Influenced by the stunning success of deep learning in computer vision and language understanding, research in recommendation has shifted to inventing new recommender models based on neural networks. In recent years, we have witnessed significant progress in developing neural recommender models, which generalize and surpass traditional recommender models owing to the strong representation power of neural networks. In this survey paper, we conduct a systematic review on neural recommender models, aiming to summarize the field to facilitate future progress. Distinct from existing surveys that categorize existing methods based on the taxonomy of deep learning techniques, we instead summarize the field from the perspective of recommendation modeling, which could be more instructive to researchers and practitioners working on recommender systems.
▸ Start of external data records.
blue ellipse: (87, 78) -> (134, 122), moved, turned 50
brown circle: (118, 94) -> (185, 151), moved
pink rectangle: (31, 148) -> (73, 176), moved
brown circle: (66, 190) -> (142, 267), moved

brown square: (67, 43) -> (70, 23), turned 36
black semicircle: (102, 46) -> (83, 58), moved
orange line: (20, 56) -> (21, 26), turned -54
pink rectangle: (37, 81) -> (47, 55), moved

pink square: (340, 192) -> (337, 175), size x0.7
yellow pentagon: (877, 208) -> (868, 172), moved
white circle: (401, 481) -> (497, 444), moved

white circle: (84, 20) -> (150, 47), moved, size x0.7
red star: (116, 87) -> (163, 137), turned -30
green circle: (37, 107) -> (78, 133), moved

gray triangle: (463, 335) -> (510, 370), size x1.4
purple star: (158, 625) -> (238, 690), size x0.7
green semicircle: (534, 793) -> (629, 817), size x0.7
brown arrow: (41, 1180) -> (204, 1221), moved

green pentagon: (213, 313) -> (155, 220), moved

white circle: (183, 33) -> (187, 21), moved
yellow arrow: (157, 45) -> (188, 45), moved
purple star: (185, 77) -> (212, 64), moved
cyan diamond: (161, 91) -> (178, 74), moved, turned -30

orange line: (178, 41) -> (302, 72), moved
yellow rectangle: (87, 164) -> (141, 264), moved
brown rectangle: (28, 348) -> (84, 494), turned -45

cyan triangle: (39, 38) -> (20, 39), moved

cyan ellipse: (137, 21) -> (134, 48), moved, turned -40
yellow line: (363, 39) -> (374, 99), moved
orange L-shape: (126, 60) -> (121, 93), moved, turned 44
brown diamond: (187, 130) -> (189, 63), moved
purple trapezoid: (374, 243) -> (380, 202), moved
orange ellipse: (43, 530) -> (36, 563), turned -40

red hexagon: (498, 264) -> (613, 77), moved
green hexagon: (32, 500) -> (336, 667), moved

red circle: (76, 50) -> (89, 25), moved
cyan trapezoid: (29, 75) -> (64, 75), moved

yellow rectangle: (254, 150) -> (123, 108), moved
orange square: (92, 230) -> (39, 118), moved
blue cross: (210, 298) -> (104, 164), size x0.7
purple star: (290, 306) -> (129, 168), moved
Specifically, we divide the work into three types based on the data they used for recommendation modeling: 1) collaborative filtering models, which leverage the key source of user-item interaction data; 2) content enriched models, which additionally utilize the side information associated with users and items, like user profile and item knowledge graph; and 3) context enriched models, which account for the contextual information associated with an interaction, such as time, location, and the past interactions. After reviewing representative works for each type, we finally discuss some promising directions in this field, including benchmarking recommender systems, graph reasoning based recommendation models, and explainable and fair recommendations for social good.